Fast-forward to where I am at now and my first job title out of college will be clearance coordinator at Mike Mathis Productions in Pasadena. The job description doesn’t feature anything I had envisioned my first post-college job to consist of, such as reporting about a runway show during fashion week. ‘ ‘ ‘

It may not be the fantasy I concocted for my first real-world job to be like, but at least I am able to say I have a job.

The national unemployment rate for people ages 20 to 24 was 12.9 percent in February, up from 9 percent a year ago and higher than the overall unemployment rate of 8.1 percent, according to the Bureau of Labor Statistics. Great way to give those in their 20s hope, right?

The job I will be have after graduation stemmed from an internship which I obtained through my parents’ tenants. Yes, I got a job because of my parents’ hookups, but these days knowing someone who knows someone is a smart means for a person to go through to have a possibly decent first job.

However, don’t think because someone got me the internship, it was a free ride to a future with the company. My one-year anniversary with the internship will be in August and I had to prove myself as a hard-working, dedicated person to my current bosses in order to convert this internship into a real take-me-seriously job.

Though I do believe my ability to get this position was a mixture of luck and persistence on my part to keep my bosses content with my work. I consider myself one of the fortunate future graduates that right after graduating has a job lined up, even if it might not be what I always wanted to do.

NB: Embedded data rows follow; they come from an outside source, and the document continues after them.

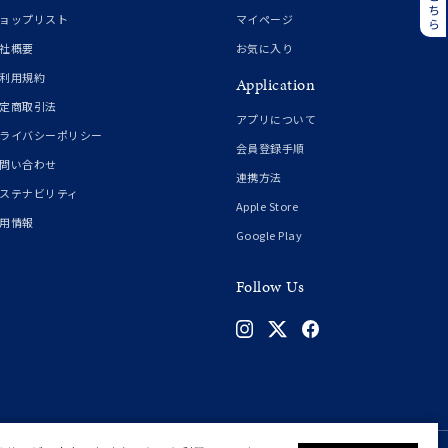
誕生石
6月の誕生石
ョップリスト
マイページ
月の誕生石
12月の誕生石
社概要
お気に入り
利用規約
Application
ムーン
フラワー
定商取引法
アプリについて
ライバシーポリシー
会員登録手順
問い合わせ
連携方法
イエロー
ブラウン
ステナビリティ
Apple Store
用情報
Google Play
シンプル
ユニセックス
Follow Us
結婚式
推し活
クション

According to the Quarterlife Crisis Web site, ‘the average number of jobs a person has in his 20s has jumped to 8.6 jobs between the ages of 18 and 32.’ This for me means that after I build a legit reputation with this company, I can move forward to better job opportunities in the future.

For my generation, it is hard to come to the realization that we have to settle for certain opportunities. The motto that we can be and do anything we wanted was embedded in our minds when we were growing up. Now that we are grown, there aren’t enough job openings for college graduates to keep believing that.

I was hesitant at first to take this internship because it had nothing to do with my vision of what I wanted to do with my life, but if I didn’t take the opportunity, I would be in the same statistical pool as many of my college peers.

What we need to realize is we have to take every opportunity that comes our way whether or not it’s a part of our life plan, because you never know if it can propel you to a better situation until you become a part of it.

I know I was lucky to be networked into this position through a family link. So far what I have been fortunate enough to grasp is an amazing learning experience, a future job after graduation and a chance to make myself more marketable to my future employmers at a magazine in New York City.